## Your instructions
Everything from the line with "Estamos para" to the end of the entries should be set down exactly, except the pictures.

## Provided records
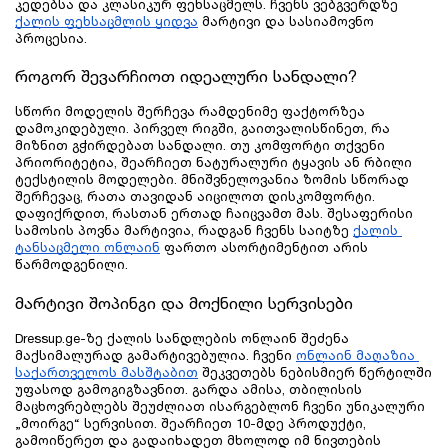
კედებსა და კლასიკურ ფეხსაცმელს. ჩვენს ვებგვერდზე 
ქალის ფეხსაცმლის ყიდვა
 მარტივი და სასიამოვნო 
პროცესია.
როგორ შევარჩიოთ იდეალური სანდალი?
სწორი მოდელის შერჩევა რამდენიმე ფაქტორზეა 
დამოკიდებული. პირველ რიგში, გაითვალისწინეთ, რა 
მიზნით გჭირდებათ სანდალი. თუ კომფორტი თქვენი 
პრიორიტეტია, შეარჩიეთ ნატურალური ტყავის ან რბილი 
ტექსტილის მოდელები. მნიშვნელოვანია ზომის სწორად 
შერჩევაც, რათა თავიდან აიცილოთ დისკომფორტი. 
დაფიქრდით, რასთან ერთად ჩაიცვამთ მას. შესაფერისი 
სამოსის პოვნა მარტივია, რადგან ჩვენს საიტზე 
ქალის 
ტანსაცმელი ონლაინ
 ფართო ასორტიმენტით არის 
წარმოდგენილი.
მარტივი შოპინგი და მოქნილი სერვისები
Dressup.ge-ზე ქალის სანდლების ონლაინ შეძენა 
მაქსიმალურად გამარტივებულია. ჩვენი
ონლაინ მაღაზია 
საქართველოს მასშტაბით
 შეკვეთებს ნებისმიერ წერტილში 
უფასოდ გამოგიგზავნით. გარდა ამისა, თბილისის 
მაცხოვრებლებს შეუძლიათ ისარგებლონ ჩვენი უნიკალური 
„მოირგე“ სერვისით. შეარჩიეთ 10-მდე პროდუქტი, 
გამოიწერეთ და გადაიხადეთ მხოლოდ იმ ნივთების 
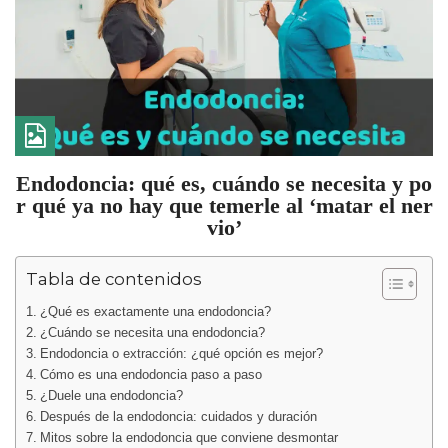
Endodoncia: qué es, cuándo se necesita y po
r qué ya no hay que temerle al ‘matar el ner
vio’
Tabla de contenidos
¿Qué es exactamente una endodoncia?
¿Cuándo se necesita una endodoncia?
Endodoncia o extracción: ¿qué opción es mejor?
Cómo es una endodoncia paso a paso
¿Duele una endodoncia?
Después de la endodoncia: cuidados y duración
Mitos sobre la endodoncia que conviene desmontar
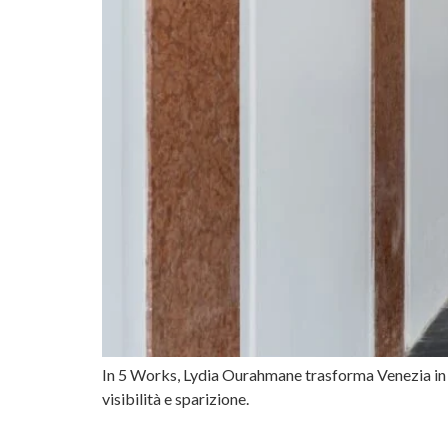
In 5 Works, Lydia Ourahmane trasforma Venezia in u
visibilità e sparizione.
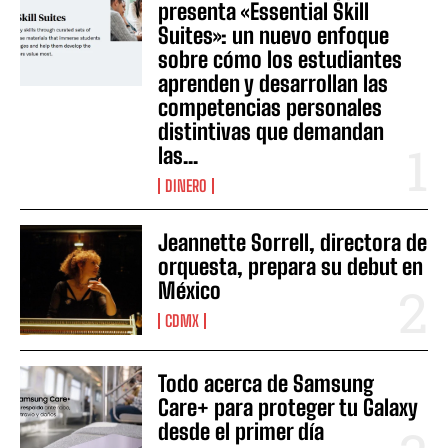
presenta «Essential Skill
Suites»: un nuevo enfoque
sobre cómo los estudiantes
aprenden y desarrollan las
competencias personales
distintivas que demandan
las...
DINERO
Jeannette Sorrell, directora de
orquesta, prepara su debut en
México
CDMX
Todo acerca de Samsung
Care+ para proteger tu Galaxy
desde el primer día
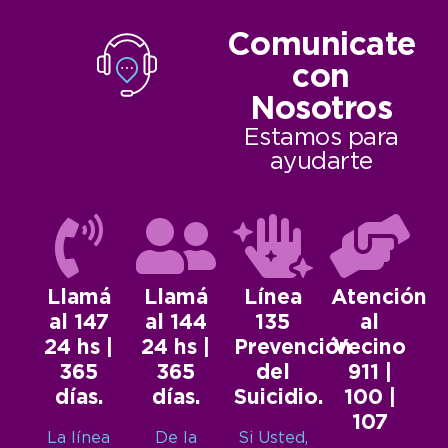
Comunicate
con
Nosotros
Estamos para
ayudarte
Llamá
Llamá
Línea
Atención
al 147
al 144
135
al
24 hs |
24 hs |
Prevención
Vecino
365
365
del
911 |
días.
días.
Suicidio.
100 |
107
La línea
De la
Si Usted,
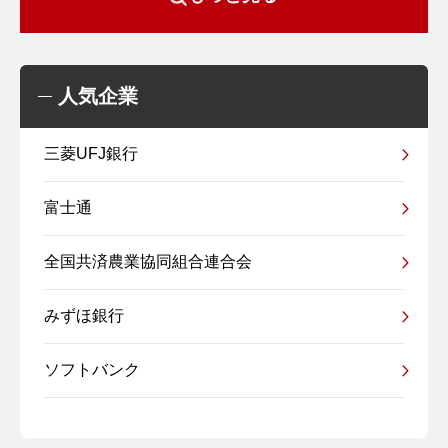
人気企業
三菱UFJ銀行
富士通
全国共済農業協同組合連合会
みずほ銀行
ソフトバンク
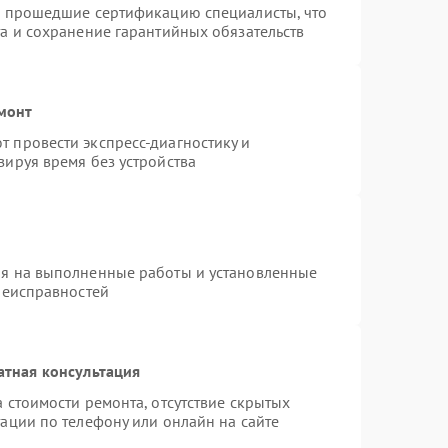
и прошедшие сертификацию специалисты, что
а и сохранение гарантийных обязательств
монт
 провести экспресс-диагностику и
зируя время без устройства
ия на выполненные работы и установленные
неисправностей
атная консультация
 стоимости ремонта, отсутствие скрытых
ации по телефону или онлайн на сайте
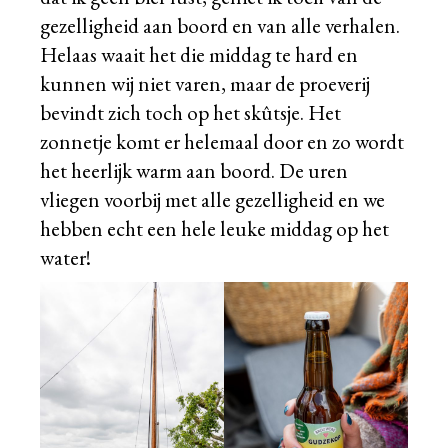
gezelligheid aan boord en van alle verhalen.
Helaas waait het die middag te hard en
kunnen wij niet varen, maar de proeverij
bevindt zich toch op het skûtsje. Het
zonnetje komt er helemaal door en zo wordt
het heerlijk warm aan boord. De uren
vliegen voorbij met alle gezelligheid en we
hebben echt een hele leuke middag op het
water!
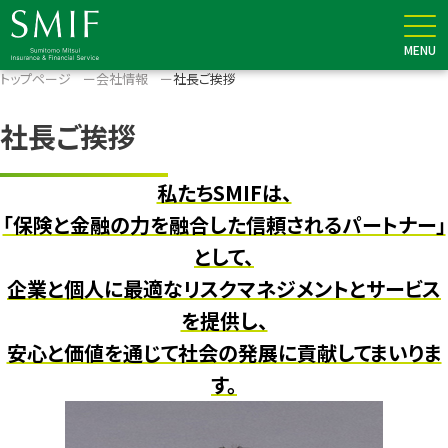
MENU
メニュー
トップページ
会社情報
社長ご挨拶
社長ご挨拶
私たちSMIFは、
「保険と金融の力を融合した信頼されるパートナー」
として、
企業と個人に最適なリスクマネジメントとサービス
を提供し、
安心と価値を通じて社会の発展に貢献してまいりま
す。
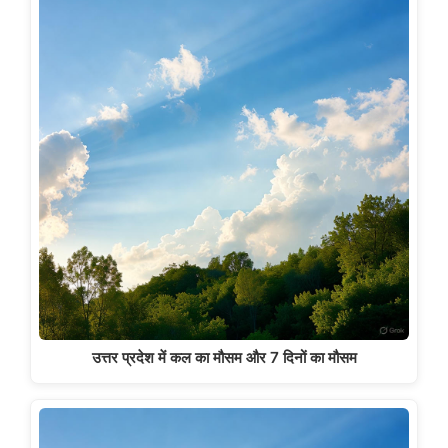
उत्तर प्रदेश में कल का मौसम और 7 दिनों का मौसम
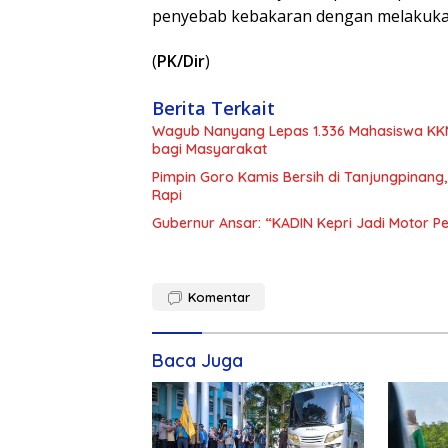
penyebab kebakaran dengan melakuka
(
PK/Dir
)
Berita Terkait
Wagub Nanyang Lepas 1.336 Mahasiswa KKN 
bagi Masyarakat
Pimpin Goro Kamis Bersih di Tanjungpinang
Rapi
Gubernur Ansar: “KADIN Kepri Jadi Motor 
Komentar
Baca Juga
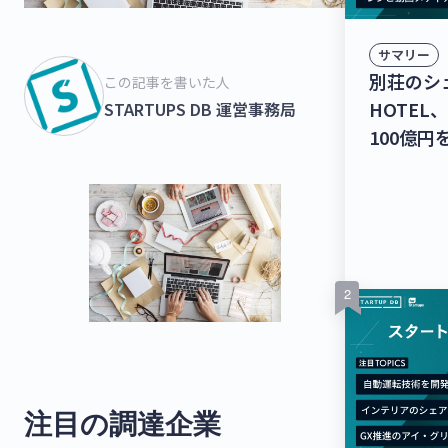
サマリー
別荘のシ
この記事を書いた人
HOTE
STARTUPS DB 運営事務局
100億
共有クラ
ワーク、シ
で35億
アップニ
注目の調達企業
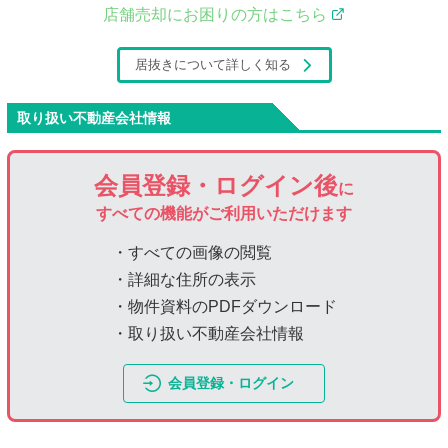
店舗売却にお困りの方はこちら
居抜きについて詳しく知る
取り扱い不動産会社情報
会員登録・ログイン後
に
すべての機能がご利用いただけます
・すべての画像の閲覧
・詳細な住所の表示
・物件資料のPDFダウンロード
・取り扱い不動産会社情報
会員登録・ログイン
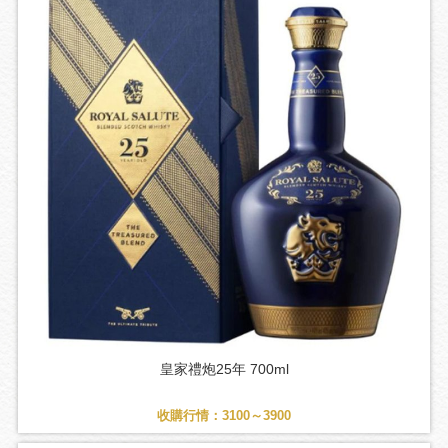
皇家禮炮25年 700ml
收購行情：3100～3900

## Output of the task
Estamos para
ayudarte
Llamá
Llamá
Línea
Atención
al 147
al 144
135
al
24 hs |
24 hs |
Prevención
Vecino
365
365
del
911 |
días.
días.
Suicidio.
100 |
107
La línea
De la
Si Usted,
人気企業
三菱UFJ銀行
富士通
全国共済農業協同組合連合会
みずほ銀行
ソフトバンク
и прошедшие сертификацию специалисты, что
а и сохранение гарантийных обязательств
монт
 провести экспресс-диагностику и
зируя время без устройства
ия на выполненные работы и установленные
неисправностей
атная консультация
 стоимости ремонта, отсутствие скрытых
ации по телефону или онлайн на сайте
gezelligheid aan boord en van alle verhalen.
Helaas waait het die middag te hard en
kunnen wij niet varen, maar de proeverij
bevindt zich toch op het skûtsje. Het
zonnetje komt er helemaal door en zo wordt
het heerlijk warm aan boord. De uren
vliegen voorbij met alle gezelligheid en we
hebben echt een hele leuke middag op het
water!
MENU
メニュー
トップページ
会社情報
社長ご挨拶
社長ご挨拶
私たちSMIFは、
「保険と金融の力を融合した信頼されるパートナー」
として、
企業と個人に最適なリスクマネジメントとサービス
を提供し、
安心と価値を通じて社会の発展に貢献してまいりま
す。
उत्तर प्रदेश में कल का मौसम और 7 दिनों का मौसम
penyebab kebakaran dengan melakuka
(
PK/Dir
)
Berita Terkait
Wagub Nanyang Lepas 1.336 Mahasiswa KKN 
bagi Masyarakat
Pimpin Goro Kamis Bersih di Tanjungpinang
Rapi
Gubernur Ansar: “KADIN Kepri Jadi Motor 
Komentar
Baca Juga
サマリー
別荘のシ
この記事を書いた人
HOTE
STARTUPS DB 運営事務局
100億
共有クラ
ワーク、シ
で35億
アップニ
注目の調達企業
店舗売却にお困りの方はこちら
居抜きについて詳しく知る
取り扱い不動産会社情報
会員登録・ログイン後
に
すべての機能がご利用いただけます
・すべての画像の閲覧
・詳細な住所の表示
・物件資料のPDFダウンロード
・取り扱い不動産会社情報
会員登録・ログイン
皇家禮炮25年 700ml
收購行情：3100～3900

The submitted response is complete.